No wonder a girl's stomach should plague her. A single woman; that's it. When she has a man to plague, it will have something besides itself to prey upon. Knowest thou not moreover, that man is the woman's sun; woman is the man's earth?—How dreary, how desolate, the earth, that the suns shines not upon!
Poor Charlotte! But I heard she was not well: that encouraged me to write to her; and to express myself a little concerned, that she had not, of her own accord, thought of a visit in town to my charmer.
Here follows a copy of her letter. Thou wilt see by it that every little monkey is to catechise me. They all depend upon my good-nature.
M. HALL, MAY 22. DEAR COUSIN,
We have been in daily hope for a long time, I must call it, of hearing that the happy knot was tied. My Lord has been very much out of order: and yet nothing would serve him, but he would himself write an answer to your letter. It was the only opportunity he should ever have, perhaps, to throw in a little good advice to you, with the hope of its being of any signification; and he has been several hours in a day, as his gout would let him, busied in it. It wants now only his last revisal. He hopes it will have the greater weight with you, as it appear all in his own hand-writing.
Indeed, Mr. Lovelace, his worthy heart is wrapt up in you. I wish you loved yourself but half as well. But I believe too, that if all the family loved you less, you would love yourself more.
His Lordship has been very busy, at the times he could not write, in consulting Pritchard about those estates which he proposes to transfer to you on the happy occasion, that he may answer your letter in the most acceptable manner; and show, by effects, how kindly he takes your invitation. I assure you he is mighty proud of it.

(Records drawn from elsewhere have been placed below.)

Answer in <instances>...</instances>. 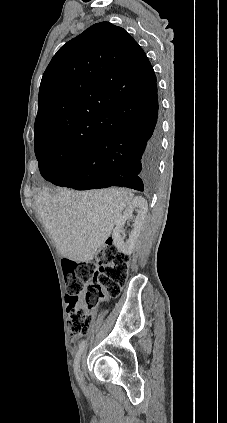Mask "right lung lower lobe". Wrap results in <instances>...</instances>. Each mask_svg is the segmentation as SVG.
<instances>
[{"label":"right lung lower lobe","mask_w":227,"mask_h":423,"mask_svg":"<svg viewBox=\"0 0 227 423\" xmlns=\"http://www.w3.org/2000/svg\"><path fill=\"white\" fill-rule=\"evenodd\" d=\"M157 88L147 100L116 104L108 115L127 122L124 129L105 132L88 154L65 170L39 165L47 181L76 190L120 186L149 191L155 184L161 149Z\"/></svg>","instance_id":"right-lung-lower-lobe-1"}]
</instances>
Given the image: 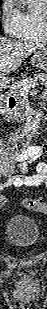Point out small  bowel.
<instances>
[{"label": "small bowel", "mask_w": 47, "mask_h": 309, "mask_svg": "<svg viewBox=\"0 0 47 309\" xmlns=\"http://www.w3.org/2000/svg\"><path fill=\"white\" fill-rule=\"evenodd\" d=\"M17 140V136L12 135L2 141L0 173L5 177V180L0 183V190L10 187H37L47 181V164L45 162L37 163L34 172L28 174L31 163L42 154L45 145L26 146L14 151ZM15 166L18 169V174H14ZM1 200H4V196H1Z\"/></svg>", "instance_id": "small-bowel-1"}]
</instances>
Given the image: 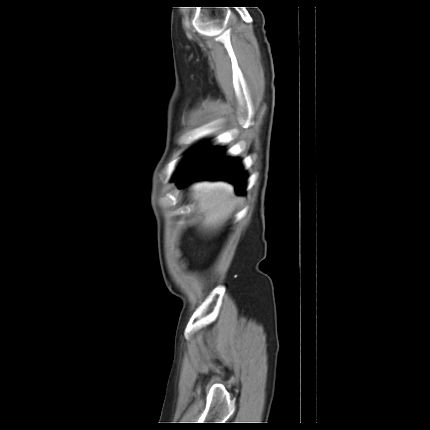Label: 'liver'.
Wrapping results in <instances>:
<instances>
[{
  "label": "liver",
  "mask_w": 430,
  "mask_h": 430,
  "mask_svg": "<svg viewBox=\"0 0 430 430\" xmlns=\"http://www.w3.org/2000/svg\"><path fill=\"white\" fill-rule=\"evenodd\" d=\"M194 198L204 214L202 225L205 228L221 226L232 214L237 205L232 185L224 182L200 183L194 188Z\"/></svg>",
  "instance_id": "1"
}]
</instances>
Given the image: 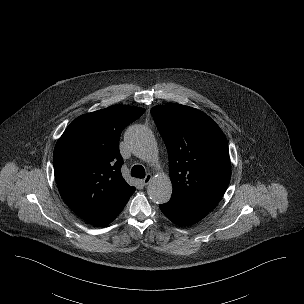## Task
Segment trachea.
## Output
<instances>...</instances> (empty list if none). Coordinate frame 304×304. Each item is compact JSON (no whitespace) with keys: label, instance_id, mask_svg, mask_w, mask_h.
<instances>
[{"label":"trachea","instance_id":"trachea-1","mask_svg":"<svg viewBox=\"0 0 304 304\" xmlns=\"http://www.w3.org/2000/svg\"><path fill=\"white\" fill-rule=\"evenodd\" d=\"M131 176L136 178H144L145 177V169L141 165H135L131 169Z\"/></svg>","mask_w":304,"mask_h":304}]
</instances>
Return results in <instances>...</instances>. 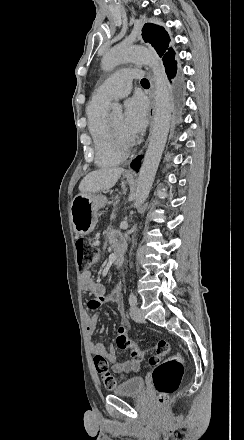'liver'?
I'll list each match as a JSON object with an SVG mask.
<instances>
[{
  "label": "liver",
  "instance_id": "6515ba94",
  "mask_svg": "<svg viewBox=\"0 0 244 440\" xmlns=\"http://www.w3.org/2000/svg\"><path fill=\"white\" fill-rule=\"evenodd\" d=\"M123 168H100L95 172H90L79 184L81 194H96L102 190H110L118 182Z\"/></svg>",
  "mask_w": 244,
  "mask_h": 440
}]
</instances>
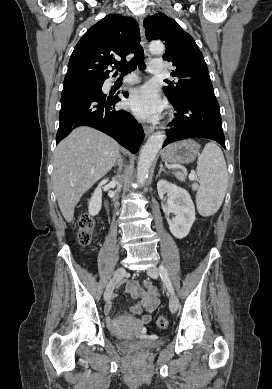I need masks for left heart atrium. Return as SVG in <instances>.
Segmentation results:
<instances>
[{
	"mask_svg": "<svg viewBox=\"0 0 272 389\" xmlns=\"http://www.w3.org/2000/svg\"><path fill=\"white\" fill-rule=\"evenodd\" d=\"M128 106L139 117L153 120L159 117L164 104L155 87L144 85L131 92Z\"/></svg>",
	"mask_w": 272,
	"mask_h": 389,
	"instance_id": "left-heart-atrium-1",
	"label": "left heart atrium"
}]
</instances>
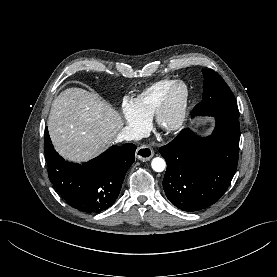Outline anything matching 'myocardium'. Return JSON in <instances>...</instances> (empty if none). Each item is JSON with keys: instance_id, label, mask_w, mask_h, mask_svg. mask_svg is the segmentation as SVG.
<instances>
[{"instance_id": "f54148a6", "label": "myocardium", "mask_w": 277, "mask_h": 277, "mask_svg": "<svg viewBox=\"0 0 277 277\" xmlns=\"http://www.w3.org/2000/svg\"><path fill=\"white\" fill-rule=\"evenodd\" d=\"M177 94H179V97L174 104ZM188 102L189 89L187 85L183 81H175L164 94L153 115L156 127L165 133H172L181 129L186 120ZM171 109H173V117L170 121H167L166 116Z\"/></svg>"}]
</instances>
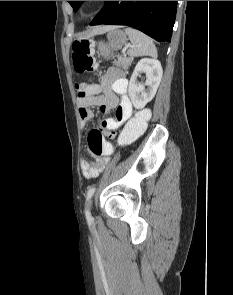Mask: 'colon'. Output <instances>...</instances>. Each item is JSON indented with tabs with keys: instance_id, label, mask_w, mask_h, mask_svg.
<instances>
[{
	"instance_id": "1",
	"label": "colon",
	"mask_w": 233,
	"mask_h": 295,
	"mask_svg": "<svg viewBox=\"0 0 233 295\" xmlns=\"http://www.w3.org/2000/svg\"><path fill=\"white\" fill-rule=\"evenodd\" d=\"M73 64L78 73H89L95 68V61L92 56V42L84 39L75 41L72 45ZM76 90L79 97L94 95L99 91V85L93 83H77ZM150 119V111L142 109L137 111L135 116L131 118L125 125L120 137V145H128L142 135L147 127ZM104 135L110 138L115 136L114 131L108 133L102 132L99 129H93L89 132L87 145L89 152L93 156H108L112 153V145L105 140Z\"/></svg>"
}]
</instances>
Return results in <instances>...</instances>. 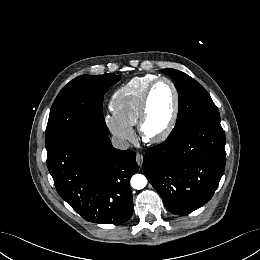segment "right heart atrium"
<instances>
[{
	"instance_id": "right-heart-atrium-1",
	"label": "right heart atrium",
	"mask_w": 260,
	"mask_h": 260,
	"mask_svg": "<svg viewBox=\"0 0 260 260\" xmlns=\"http://www.w3.org/2000/svg\"><path fill=\"white\" fill-rule=\"evenodd\" d=\"M105 123L111 133L122 143H129L134 140L135 133L132 126L126 124L115 114H107L104 117Z\"/></svg>"
}]
</instances>
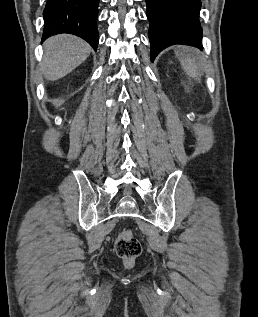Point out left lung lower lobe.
Wrapping results in <instances>:
<instances>
[{"label":"left lung lower lobe","mask_w":258,"mask_h":317,"mask_svg":"<svg viewBox=\"0 0 258 317\" xmlns=\"http://www.w3.org/2000/svg\"><path fill=\"white\" fill-rule=\"evenodd\" d=\"M150 23L151 61L165 48L189 45L202 49L201 0H145Z\"/></svg>","instance_id":"1"}]
</instances>
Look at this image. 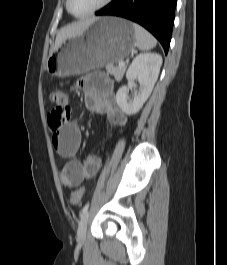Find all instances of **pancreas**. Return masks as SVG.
<instances>
[{
  "mask_svg": "<svg viewBox=\"0 0 227 265\" xmlns=\"http://www.w3.org/2000/svg\"><path fill=\"white\" fill-rule=\"evenodd\" d=\"M106 70L108 71V73L113 75L117 80H121L126 71V66L116 67L113 65H107Z\"/></svg>",
  "mask_w": 227,
  "mask_h": 265,
  "instance_id": "cf45deb5",
  "label": "pancreas"
}]
</instances>
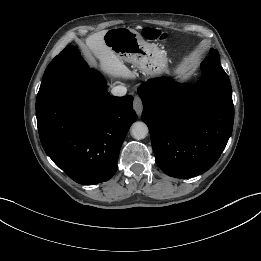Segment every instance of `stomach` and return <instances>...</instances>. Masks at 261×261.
Instances as JSON below:
<instances>
[{
    "label": "stomach",
    "mask_w": 261,
    "mask_h": 261,
    "mask_svg": "<svg viewBox=\"0 0 261 261\" xmlns=\"http://www.w3.org/2000/svg\"><path fill=\"white\" fill-rule=\"evenodd\" d=\"M104 42L121 61L131 63L148 76L168 72L167 56L156 44L146 42L134 29L115 27L106 31Z\"/></svg>",
    "instance_id": "0dacf381"
}]
</instances>
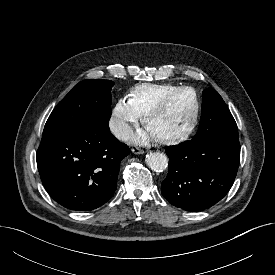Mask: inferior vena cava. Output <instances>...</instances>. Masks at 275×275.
Instances as JSON below:
<instances>
[{
	"label": "inferior vena cava",
	"instance_id": "inferior-vena-cava-1",
	"mask_svg": "<svg viewBox=\"0 0 275 275\" xmlns=\"http://www.w3.org/2000/svg\"><path fill=\"white\" fill-rule=\"evenodd\" d=\"M112 133L119 140H128L133 131L130 126L124 122H113L110 125Z\"/></svg>",
	"mask_w": 275,
	"mask_h": 275
}]
</instances>
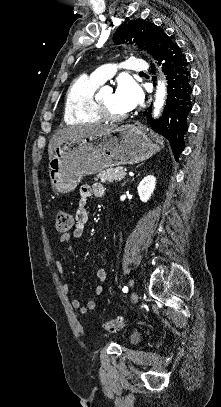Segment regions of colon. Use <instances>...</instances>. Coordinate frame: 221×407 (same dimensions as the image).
Segmentation results:
<instances>
[{
	"instance_id": "colon-1",
	"label": "colon",
	"mask_w": 221,
	"mask_h": 407,
	"mask_svg": "<svg viewBox=\"0 0 221 407\" xmlns=\"http://www.w3.org/2000/svg\"><path fill=\"white\" fill-rule=\"evenodd\" d=\"M73 226V218L70 213L66 211H60L56 217V230L59 233H67ZM125 325V321L123 318H116L107 321L103 325V329L108 333H114L120 329H122Z\"/></svg>"
}]
</instances>
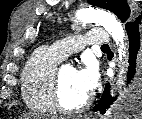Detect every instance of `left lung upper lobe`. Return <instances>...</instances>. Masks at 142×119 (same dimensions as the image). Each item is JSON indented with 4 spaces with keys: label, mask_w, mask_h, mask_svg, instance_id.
I'll use <instances>...</instances> for the list:
<instances>
[{
    "label": "left lung upper lobe",
    "mask_w": 142,
    "mask_h": 119,
    "mask_svg": "<svg viewBox=\"0 0 142 119\" xmlns=\"http://www.w3.org/2000/svg\"><path fill=\"white\" fill-rule=\"evenodd\" d=\"M88 2L113 12L125 25L137 17L135 13L131 14L126 0H88Z\"/></svg>",
    "instance_id": "5c2ea615"
}]
</instances>
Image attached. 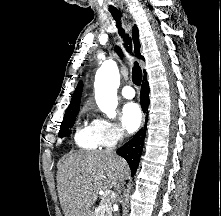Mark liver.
Wrapping results in <instances>:
<instances>
[{
    "instance_id": "1",
    "label": "liver",
    "mask_w": 221,
    "mask_h": 216,
    "mask_svg": "<svg viewBox=\"0 0 221 216\" xmlns=\"http://www.w3.org/2000/svg\"><path fill=\"white\" fill-rule=\"evenodd\" d=\"M129 175L125 159L106 151H80L58 165L57 189L64 216H92L98 191L118 188Z\"/></svg>"
}]
</instances>
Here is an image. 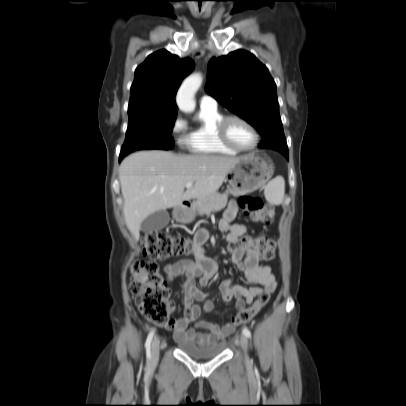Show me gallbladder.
<instances>
[{"mask_svg":"<svg viewBox=\"0 0 406 406\" xmlns=\"http://www.w3.org/2000/svg\"><path fill=\"white\" fill-rule=\"evenodd\" d=\"M169 220V213L166 210H159L149 215L142 222L140 229L143 232L159 231L168 225Z\"/></svg>","mask_w":406,"mask_h":406,"instance_id":"bac80fb5","label":"gallbladder"}]
</instances>
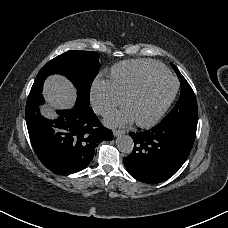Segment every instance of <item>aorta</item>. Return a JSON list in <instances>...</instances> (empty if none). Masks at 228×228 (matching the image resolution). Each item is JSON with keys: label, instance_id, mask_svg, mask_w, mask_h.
Returning a JSON list of instances; mask_svg holds the SVG:
<instances>
[{"label": "aorta", "instance_id": "obj_1", "mask_svg": "<svg viewBox=\"0 0 228 228\" xmlns=\"http://www.w3.org/2000/svg\"><path fill=\"white\" fill-rule=\"evenodd\" d=\"M116 145L120 152L130 154L134 148V141L129 135H120L116 139Z\"/></svg>", "mask_w": 228, "mask_h": 228}]
</instances>
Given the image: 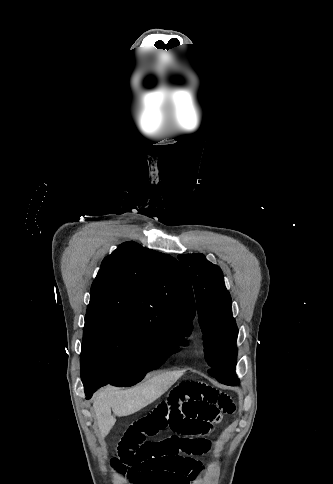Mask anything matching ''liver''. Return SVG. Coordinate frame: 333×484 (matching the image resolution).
<instances>
[{
	"instance_id": "1",
	"label": "liver",
	"mask_w": 333,
	"mask_h": 484,
	"mask_svg": "<svg viewBox=\"0 0 333 484\" xmlns=\"http://www.w3.org/2000/svg\"><path fill=\"white\" fill-rule=\"evenodd\" d=\"M182 375L183 371H171L130 389L122 390L112 386L102 388L93 402L102 438L116 422L111 415V408L119 417L134 414L161 397Z\"/></svg>"
}]
</instances>
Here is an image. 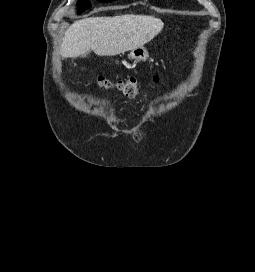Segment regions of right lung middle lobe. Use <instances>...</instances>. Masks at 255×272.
Returning a JSON list of instances; mask_svg holds the SVG:
<instances>
[{
  "label": "right lung middle lobe",
  "mask_w": 255,
  "mask_h": 272,
  "mask_svg": "<svg viewBox=\"0 0 255 272\" xmlns=\"http://www.w3.org/2000/svg\"><path fill=\"white\" fill-rule=\"evenodd\" d=\"M99 1L108 2L113 0H99ZM78 6H79L78 13H82L84 10L90 8L91 4L89 0H80Z\"/></svg>",
  "instance_id": "1"
}]
</instances>
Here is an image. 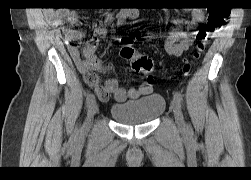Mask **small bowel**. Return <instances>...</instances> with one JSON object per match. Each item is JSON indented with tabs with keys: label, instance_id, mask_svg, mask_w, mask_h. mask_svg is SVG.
I'll use <instances>...</instances> for the list:
<instances>
[{
	"label": "small bowel",
	"instance_id": "small-bowel-1",
	"mask_svg": "<svg viewBox=\"0 0 251 180\" xmlns=\"http://www.w3.org/2000/svg\"><path fill=\"white\" fill-rule=\"evenodd\" d=\"M138 15L139 12L136 8L128 7L122 9L116 16L117 23L122 24L126 20H134ZM52 19L54 24L61 28L67 43L68 51L79 71L83 74L86 83L94 90L101 101H108L110 97H113L117 102H124L127 99H138L152 93V85L148 82L142 83L137 88L128 90L122 88L116 78H108L104 83H101L99 73L110 70L109 66L102 64L96 57L98 44L107 34V29L105 27L99 26L96 29L94 36L84 45L83 56H81L79 48L83 39V34L74 28L79 22L80 16L73 11L58 10L52 13ZM203 20V11L201 9H194L190 20H175L174 23L176 25L185 24L189 29L200 24ZM66 21L71 27L64 25ZM191 44L192 40L187 30L172 29L166 36L164 49L170 56L181 57L189 49Z\"/></svg>",
	"mask_w": 251,
	"mask_h": 180
}]
</instances>
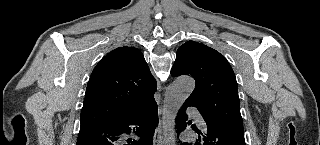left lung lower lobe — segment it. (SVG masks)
Segmentation results:
<instances>
[{"label":"left lung lower lobe","mask_w":320,"mask_h":145,"mask_svg":"<svg viewBox=\"0 0 320 145\" xmlns=\"http://www.w3.org/2000/svg\"><path fill=\"white\" fill-rule=\"evenodd\" d=\"M193 106L190 102L185 101L182 109L178 112L176 118V127L178 130L183 131L186 129L190 122H186L188 119L185 113L186 108ZM207 129L199 131L197 128H193L198 134V138L183 143L182 145H245L244 131L239 130L228 125H221L210 123L206 121Z\"/></svg>","instance_id":"1"}]
</instances>
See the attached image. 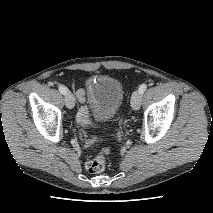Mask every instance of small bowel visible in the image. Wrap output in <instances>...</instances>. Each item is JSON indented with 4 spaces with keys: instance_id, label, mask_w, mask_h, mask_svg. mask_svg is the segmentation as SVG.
<instances>
[{
    "instance_id": "small-bowel-1",
    "label": "small bowel",
    "mask_w": 213,
    "mask_h": 213,
    "mask_svg": "<svg viewBox=\"0 0 213 213\" xmlns=\"http://www.w3.org/2000/svg\"><path fill=\"white\" fill-rule=\"evenodd\" d=\"M76 96L78 100L81 103L86 102V92L84 89H79L76 93ZM77 122L83 126L89 125L90 124V119H89V109L86 105H84L78 112L77 114Z\"/></svg>"
}]
</instances>
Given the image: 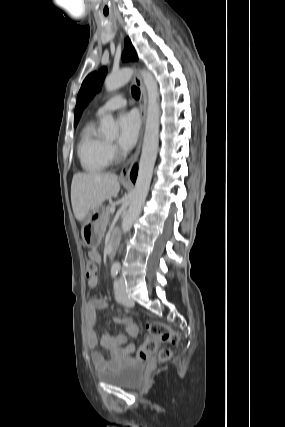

As for myself, I am not at all well, and have not been for some weeks past, with my old stomach-disorder. I had certainly else before now have done myself the honour you wonder I have not done myself. Lady Betty, who would have accompanied me, (for we have laid it all out,) has been exceedingly busy in her law-affair; her antagonist, who is actually on the spot, having been making proposals for an accommodation. But you may assure yourself, that when our dear relation-elect shall be entered upon the new habitation you tell me of, we will do ourselves the honour of visiting her; and if any delay arises from the dear lady's want of courage, (which considering her man, let me tell you, may very well be,) we will endeavour to inspire her with it, and be sponsors for you;—for, cousin, I believe you have need to be christened over again before you are entitled to so great a blessing. What think you?
Just now, my Lord tells me, he will dispatch a man on purpose with his letter to-morrow: so I needed not to have written. But now I have, let it go; and by Empson, who sets out directly on his return to town.
My best compliments, and sister's, to the most deserving lady in the world [you will need no other direction to the person meant] conclude me
Your affectionate cousin and servant, CHARL. MONTAGUE.
***Thou seest how seasonably this letter comes. I hope my Lord will write nothing but what I may show to my beloved. I have actually sent her up this letter of Charlotte's, and hope for happy effects from it.
R.L. ***
[The Lady, in her next letter, gives Miss Howe an account of what passed between Mr. Lovelace and herself. She resents his behaviour with her usual dignity. But when she comes to mention Mr. Mennell's letter, she re-urges Miss Howe to perfect her scheme for her deliverance; being resolved to leave him. But, dating again, on his sending up to her Miss Montague's letter, she alters her mind, and desires her to suspend for the present her application to Mrs. Townsend.]